The regulations “weren’t pulled out of thin air”, they said in the ruling.
When a decision is made on an urgent petition in the constitutional court, judges must do what’s known as a “weighing of consequences”. In it, they decide which would be worse: to make an urgent decision against the challenge, and then later overturn it in their main decision, or visa versa.
In this case, stopping the night-time curfew now, only to decide that it was constitutional later, would pose “considerable risk” to the general population, the court decided.
There is some hope for the challengers, however, since the court has yet to decide whether the curfew can still be imposed on people who “can be presumed to be immunised” – in other words, anyone who is vaccinated against or has recovered from Covid-19.
But since the federal government is already planning on easing contact restrictions – including the curfew – for this group of people, this is unlikely to make a major difference to the law.
Furthermore, as Covid infections are falling in many places, the curfew will be lifted in parts of Germany soon.
Throughout the Covid-19 pandemic, courts in Germany have been asked to make key decisions on the fundamental rights and freedoms of citizens – and often with little time to do so.

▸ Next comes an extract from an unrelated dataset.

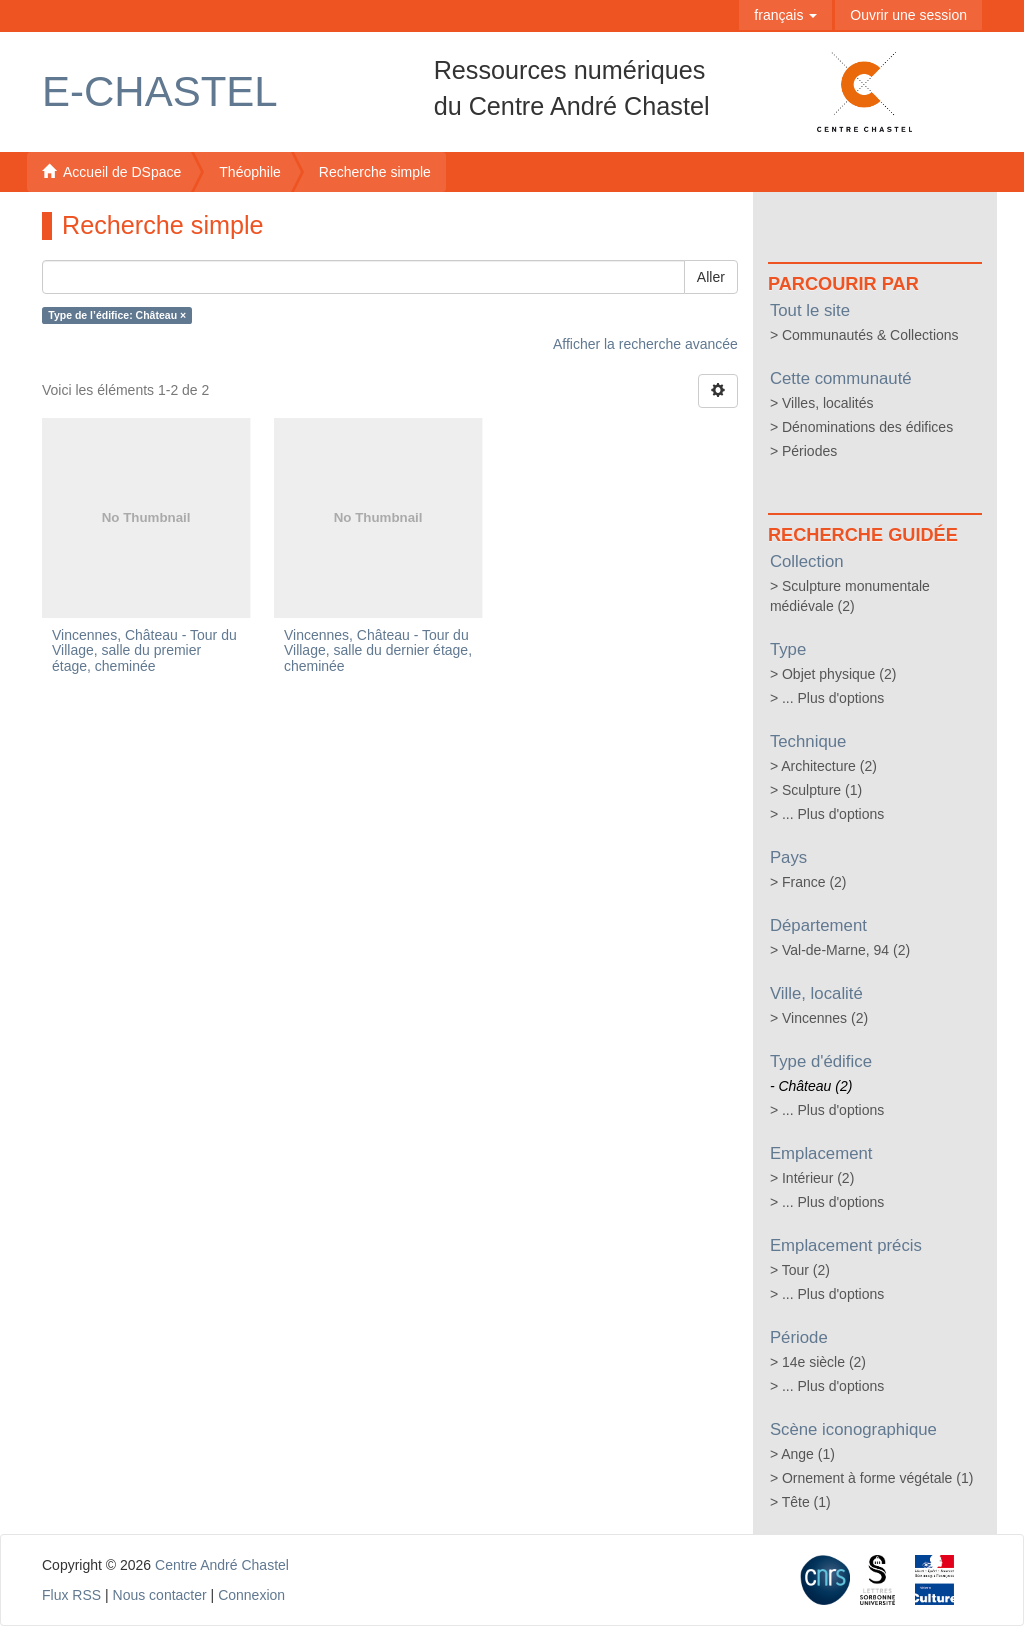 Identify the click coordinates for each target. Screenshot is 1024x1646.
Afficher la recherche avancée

Alongside legal challenges from the FDP and members of the Social Democratic Party (SDP), the court in Karlsruhe has also received numerous petitions from citizens opposed to the emergency brake measures in recent weeks. According to Die Zeit, the court has been pummelled by around 280 constitutional complaints since the new law came into force two weeks ago.
These legal challenges to lockdown rules have occasionally been successful.
Last October, a Berlin court ruled in favour of a group of hospitality business owners to overturn the closing of bars and restaurants in the city between 11pm and 6pm. At the time, the court argued that the restrictions were a “disproportionate encroachment on the freedom” of the hospitality industry.